- Born: Belmont Cragin, Chicago
- Education: Columbia University (BA)
- Occupation: Writer
- Writing career
- Notable awards: Heartland Prize (2013) Casey Award (1997)

= Thomas Dyja =

American writer

Thomas Dyja is an American writer, living in New York City. He has written three novels, a biography of civil rights activist Walter Francis White, and historical books on Chicago and New York City. Play For A Kingdom received the Casey Award, and The Third Coast won the Chicago Tribune Heartland Prize for Nonfiction.

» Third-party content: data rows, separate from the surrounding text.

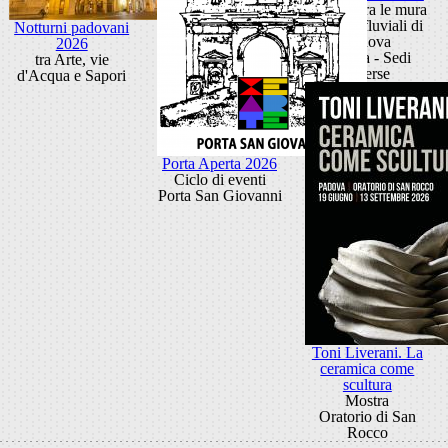
Festival tra le mura
e i porti fluviali di
Notturni padovani
Padova
2026
Padova - Sedi
tra Arte, vie
diverse
d'Acqua e Sapori
Porta Aperta 2026
Ciclo di eventi
Porta San Giovanni
Toni Liverani. La
ceramica come
scultura
Mostra
Oratorio di San
Rocco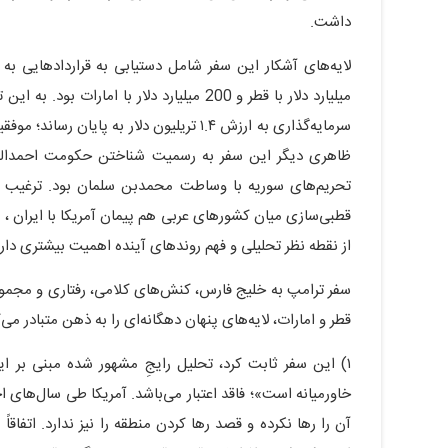
داشت.
میلیارد دلار با قطر و 200 میلیارد دلار با 
سرمایه‌گذاری به ارزش ۱.۴ تریلیون دلار به پ
ظاهری دیگر این سفر به رسمیت شناختن حکومت احمدالشرع
تحریم‌های سوریه با وساطت محمدبن سلمان بود. ترغیب عر
قطبی‌سازی میان کشورهای عربی هم پیمان آمریکا با ایران ، از 
از نقطه نظر تحلیلی و فهم روندهای آینده اهمیت بیشتری دارد
سفر ترامپ به خلیج فارس، کنش‌های کلامی، رفتاری و مجموعه
قطر و امارات، لایه‌های پنهان دهگانه‌ای را به ذهن متبادر می‌ک
١) این سفر ثابت کرد، تحلیل رایجِ مشهور شده مبنی بر این
خاورمیانه است»؛ فاقد اعتبار می‌باشد. آمریکا طی سال‌های اخ
آن را رها نکرده و قصد رها کردن منطقه را نیز ندارد. اتفاق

==Early life and education==
Dyja grew up in Belmont Cragin, Chicago and attended Gordon Technical High School. He moved to New York City to attend Columbia University, graduating in 1984.

==Writing==

Dyja's novel The Moon In Our Hands is based on the life of Walter Francis White. His history of New York City, New York, New York, New York: Four Decades of Success, Excess, and Transformation, covers the terms of five New York City mayors, including Ed Koch (1978–1989), David Dinkins (1990–1993), Rudy Giuliani (1994–2001), Michael Bloomberg (2002–2013), and Bill de Blasio (2014–2021).

==Publications==
===Novels by Dyja===
- Play For A Kingdom: a Novel. Mariner, 1998. ISBN 978-0156006293.
- Meet John Trow. Viking, 2002. ISBN 978-0670030996.
- The Moon In Our Hands: a Novel. Da Capo, 2005. ISBN 978-0786715053.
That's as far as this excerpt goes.